Егор плавно ведет руками по плечам, спсукается на талию, а затем его пальцы упираются в тонкие кружевные трусики. Единственную вещь, которую я оставила на себе забираясь под бок к спящему тигру. Но кружевная преграда быстро разрывается по швам. И я оказываюсь совершенно беспомощной.
— Прошу не надо. Егор отпусти, — наигранно скулю я. А вот он совершенно спокойно и, как мне кажется, на полном серьезе продолжает.
— Нет Юленька. Ты же сама сказала, что я садист и насильник, — шлепок по пятой точке, — что же нужно соответствовать твоим словам, — новый шлепок, более увесистый, от которого я тихо вскрикиваю.
Рука Егора проходится по спине, по моим ягодицам вниз и нагло шарит между ног. Как же все это пошло, низко и… Так заводит. Я знаю, что он не причинит мне зла, я доверяю ему, но беспомощность, его слегка грубые действия и суровый голос заставляют меня трепетать в легком напряжении. Я поскуливаю и тихо умоляю его остановиться.
— Нет милая, ты сама этого хочешь, — два пальца резко врываются в мою киску. Грубое движение выбивает из моей груди тихий стон. — Юля, запомни, при изнасиловании не кончают, не просят не останавливаться, и уж тем более не скачут на своем насильнике верхом, закатывая глаза от удовольствия, — он продолжает быстро двигать пальцами внутри меня. Он достает их и снова резко проникает внутрь, продолжая вычитывать меня. — И если ты еще раз пошутишь, что я тебя совратил, изнасиловал, или как-то еще причинил тебе вред, я это сделаю в действительности Юля.
Его пальцы выскальзывают из меня, и я снова получаю увесистый шлепок за шлепком. Попа начинает гореть. Возбуждение смешивается с болью. Егор снова наклоняется надо мной. Я чувствую, как уже далеко не пальцы упираются в меня. Непроизвольно двигаюсь ему на встречу, но получаю еще один шлепок.
— Вот об этом я и говорю. Жертва не виляет своей аппетитной задницей с целью насадится на хуй.
Грубое название его детородного органа слегка режет слух и заставляет меня еще больше покраснеть. Чувствую давление, и вот наконец его горячий член оказывается внутри. Ощущаю Егора всем телом. Каждой клеточкой. Каждое его движение вызывает стон и еще сильнее закручивает пружину внутри меня. Как же хорошо, как непривычно и приятно, чувствовать себя маленькой и беспомощной в его сильных руках. Егор прижимает меня всем телом к кровати и слегка сжимает горло. Его горячее дыхание обжигает мою шею.

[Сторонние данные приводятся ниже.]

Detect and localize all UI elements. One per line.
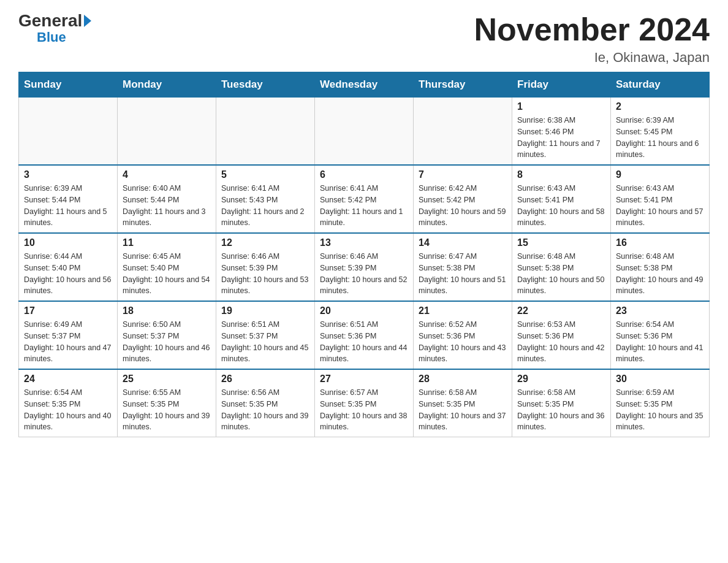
- calendar-cell: 11Sunrise: 6:45 AM Sunset: 5:40 PM Dayli…: [118, 233, 216, 301]
- calendar-cell: 27Sunrise: 6:57 AM Sunset: 5:35 PM Dayli…: [315, 369, 414, 437]
- calendar-cell: 19Sunrise: 6:51 AM Sunset: 5:37 PM Dayli…: [216, 301, 315, 369]
- calendar-cell: 28Sunrise: 6:58 AM Sunset: 5:35 PM Dayli…: [414, 369, 512, 437]
- day-info: Sunrise: 6:51 AM Sunset: 5:37 PM Dayligh…: [221, 319, 309, 365]
- day-number: 19: [221, 305, 309, 316]
- calendar-cell: [315, 98, 414, 166]
- calendar-week-1: 1Sunrise: 6:38 AM Sunset: 5:46 PM Daylig…: [19, 98, 710, 166]
- logo-top-line: General: [18, 12, 91, 29]
- location-text: Ie, Okinawa, Japan: [474, 50, 710, 66]
- day-number: 28: [419, 373, 507, 385]
- day-info: Sunrise: 6:44 AM Sunset: 5:40 PM Dayligh…: [24, 251, 112, 297]
- day-number: 24: [24, 373, 112, 385]
- calendar-cell: 30Sunrise: 6:59 AM Sunset: 5:35 PM Dayli…: [611, 369, 710, 437]
- calendar-cell: 22Sunrise: 6:53 AM Sunset: 5:36 PM Dayli…: [512, 301, 611, 369]
- day-info: Sunrise: 6:48 AM Sunset: 5:38 PM Dayligh…: [616, 251, 704, 297]
- day-info: Sunrise: 6:38 AM Sunset: 5:46 PM Dayligh…: [517, 115, 605, 161]
- calendar-cell: 8Sunrise: 6:43 AM Sunset: 5:41 PM Daylig…: [512, 165, 611, 233]
- calendar-cell: 14Sunrise: 6:47 AM Sunset: 5:38 PM Dayli…: [414, 233, 512, 301]
- weekday-header-wednesday: Wednesday: [315, 72, 414, 98]
- calendar-cell: 2Sunrise: 6:39 AM Sunset: 5:45 PM Daylig…: [611, 98, 710, 166]
- calendar-cell: 26Sunrise: 6:56 AM Sunset: 5:35 PM Dayli…: [216, 369, 315, 437]
- day-number: 18: [123, 305, 211, 316]
- calendar-cell: 23Sunrise: 6:54 AM Sunset: 5:36 PM Dayli…: [611, 301, 710, 369]
- calendar-cell: [19, 98, 118, 166]
- page-header: General Blue November 2024 Ie, Okinawa, …: [18, 12, 710, 66]
- day-info: Sunrise: 6:57 AM Sunset: 5:35 PM Dayligh…: [320, 387, 408, 433]
- day-info: Sunrise: 6:53 AM Sunset: 5:36 PM Dayligh…: [517, 319, 605, 365]
- weekday-header-thursday: Thursday: [414, 72, 512, 98]
- calendar-cell: 13Sunrise: 6:46 AM Sunset: 5:39 PM Dayli…: [315, 233, 414, 301]
- day-number: 26: [221, 373, 309, 385]
- day-info: Sunrise: 6:46 AM Sunset: 5:39 PM Dayligh…: [320, 251, 408, 297]
- day-info: Sunrise: 6:48 AM Sunset: 5:38 PM Dayligh…: [517, 251, 605, 297]
- weekday-header-sunday: Sunday: [19, 72, 118, 98]
- calendar-cell: 18Sunrise: 6:50 AM Sunset: 5:37 PM Dayli…: [118, 301, 216, 369]
- calendar-week-3: 10Sunrise: 6:44 AM Sunset: 5:40 PM Dayli…: [19, 233, 710, 301]
- day-info: Sunrise: 6:54 AM Sunset: 5:35 PM Dayligh…: [24, 387, 112, 433]
- day-info: Sunrise: 6:55 AM Sunset: 5:35 PM Dayligh…: [123, 387, 211, 433]
- day-number: 16: [616, 237, 704, 248]
- day-info: Sunrise: 6:47 AM Sunset: 5:38 PM Dayligh…: [419, 251, 507, 297]
- day-number: 23: [616, 305, 704, 316]
- calendar-cell: 10Sunrise: 6:44 AM Sunset: 5:40 PM Dayli…: [19, 233, 118, 301]
- day-info: Sunrise: 6:51 AM Sunset: 5:36 PM Dayligh…: [320, 319, 408, 365]
- day-number: 21: [419, 305, 507, 316]
- day-number: 8: [517, 169, 605, 180]
- title-block: November 2024 Ie, Okinawa, Japan: [474, 12, 710, 66]
- weekday-header-tuesday: Tuesday: [216, 72, 315, 98]
- calendar-cell: 21Sunrise: 6:52 AM Sunset: 5:36 PM Dayli…: [414, 301, 512, 369]
- logo: General Blue: [18, 12, 91, 45]
- day-number: 30: [616, 373, 704, 385]
- day-number: 11: [123, 237, 211, 248]
- day-number: 27: [320, 373, 408, 385]
- day-info: Sunrise: 6:39 AM Sunset: 5:44 PM Dayligh…: [24, 183, 112, 229]
- day-info: Sunrise: 6:56 AM Sunset: 5:35 PM Dayligh…: [221, 387, 309, 433]
- day-number: 17: [24, 305, 112, 316]
- logo-bottom-line: Blue: [18, 29, 66, 45]
- day-info: Sunrise: 6:54 AM Sunset: 5:36 PM Dayligh…: [616, 319, 704, 365]
- day-info: Sunrise: 6:39 AM Sunset: 5:45 PM Dayligh…: [616, 115, 704, 161]
- day-number: 20: [320, 305, 408, 316]
- calendar-cell: 15Sunrise: 6:48 AM Sunset: 5:38 PM Dayli…: [512, 233, 611, 301]
- calendar-cell: 3Sunrise: 6:39 AM Sunset: 5:44 PM Daylig…: [19, 165, 118, 233]
- logo-arrow-icon: [84, 15, 91, 27]
- day-number: 6: [320, 169, 408, 180]
- day-number: 3: [24, 169, 112, 180]
- day-info: Sunrise: 6:58 AM Sunset: 5:35 PM Dayligh…: [419, 387, 507, 433]
- day-number: 1: [517, 101, 605, 112]
- calendar-cell: 6Sunrise: 6:41 AM Sunset: 5:42 PM Daylig…: [315, 165, 414, 233]
- day-number: 10: [24, 237, 112, 248]
- day-number: 4: [123, 169, 211, 180]
- day-info: Sunrise: 6:41 AM Sunset: 5:43 PM Dayligh…: [221, 183, 309, 229]
- calendar-cell: 5Sunrise: 6:41 AM Sunset: 5:43 PM Daylig…: [216, 165, 315, 233]
- calendar-cell: [216, 98, 315, 166]
- day-info: Sunrise: 6:45 AM Sunset: 5:40 PM Dayligh…: [123, 251, 211, 297]
- logo-blue-text: Blue: [37, 29, 66, 45]
- day-info: Sunrise: 6:42 AM Sunset: 5:42 PM Dayligh…: [419, 183, 507, 229]
- day-number: 14: [419, 237, 507, 248]
- calendar-cell: 7Sunrise: 6:42 AM Sunset: 5:42 PM Daylig…: [414, 165, 512, 233]
- day-number: 29: [517, 373, 605, 385]
- calendar-week-5: 24Sunrise: 6:54 AM Sunset: 5:35 PM Dayli…: [19, 369, 710, 437]
- day-info: Sunrise: 6:50 AM Sunset: 5:37 PM Dayligh…: [123, 319, 211, 365]
- day-info: Sunrise: 6:59 AM Sunset: 5:35 PM Dayligh…: [616, 387, 704, 433]
- calendar-cell: 25Sunrise: 6:55 AM Sunset: 5:35 PM Dayli…: [118, 369, 216, 437]
- calendar-cell: [414, 98, 512, 166]
- day-number: 9: [616, 169, 704, 180]
- weekday-header-monday: Monday: [118, 72, 216, 98]
- calendar-cell: 1Sunrise: 6:38 AM Sunset: 5:46 PM Daylig…: [512, 98, 611, 166]
- calendar-cell: 20Sunrise: 6:51 AM Sunset: 5:36 PM Dayli…: [315, 301, 414, 369]
- weekday-header-friday: Friday: [512, 72, 611, 98]
- day-number: 15: [517, 237, 605, 248]
- day-info: Sunrise: 6:52 AM Sunset: 5:36 PM Dayligh…: [419, 319, 507, 365]
- day-info: Sunrise: 6:46 AM Sunset: 5:39 PM Dayligh…: [221, 251, 309, 297]
- day-info: Sunrise: 6:40 AM Sunset: 5:44 PM Dayligh…: [123, 183, 211, 229]
- month-title: November 2024: [474, 12, 710, 47]
- weekday-header-saturday: Saturday: [611, 72, 710, 98]
- day-info: Sunrise: 6:49 AM Sunset: 5:37 PM Dayligh…: [24, 319, 112, 365]
- calendar-cell: 29Sunrise: 6:58 AM Sunset: 5:35 PM Dayli…: [512, 369, 611, 437]
- day-number: 12: [221, 237, 309, 248]
- calendar-table: SundayMondayTuesdayWednesdayThursdayFrid…: [18, 72, 710, 437]
- calendar-cell: 24Sunrise: 6:54 AM Sunset: 5:35 PM Dayli…: [19, 369, 118, 437]
- day-info: Sunrise: 6:43 AM Sunset: 5:41 PM Dayligh…: [616, 183, 704, 229]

— Ты меня поняла Юля? Еще одна такая шутка и больше никаких нежностей с моей стороны.
Он делает резкий толчок, и я вскрикиваю вместо ответа. Я зажата между кроватью и его горячим телом. Сердце бешено колотится, а тело сходит с ума от новых ощущений. Я не могу сосредоточится на его хриплом голосе, на его вопросе.
— Я не услышал ответ, — а я ничего не могу ответить. Просто наслаждаюсь
Видимо Егор понимает, что наказание слишком приятное и останавливается, отстраняясь от меня. Я поскуливаю, и сама пытаюсь двигаться на нем, чем вызываю ехидный смешок. Ему забавно смотреть на то, как я схожу с ума от возбуждения? Видимо да, раз вместо, так желаемого мною, продолжения я получаю очередной шлепок. Он наматывает мои волосы на кулак и дергает на себя, заставляя прогнуться в пояснице. Давление на стенки влагалища увеличивается, и я лишь шепчу:
— Прошу, Егор… Я хочу… Умоляю… — в ответ мне прилетает очередная усмешка.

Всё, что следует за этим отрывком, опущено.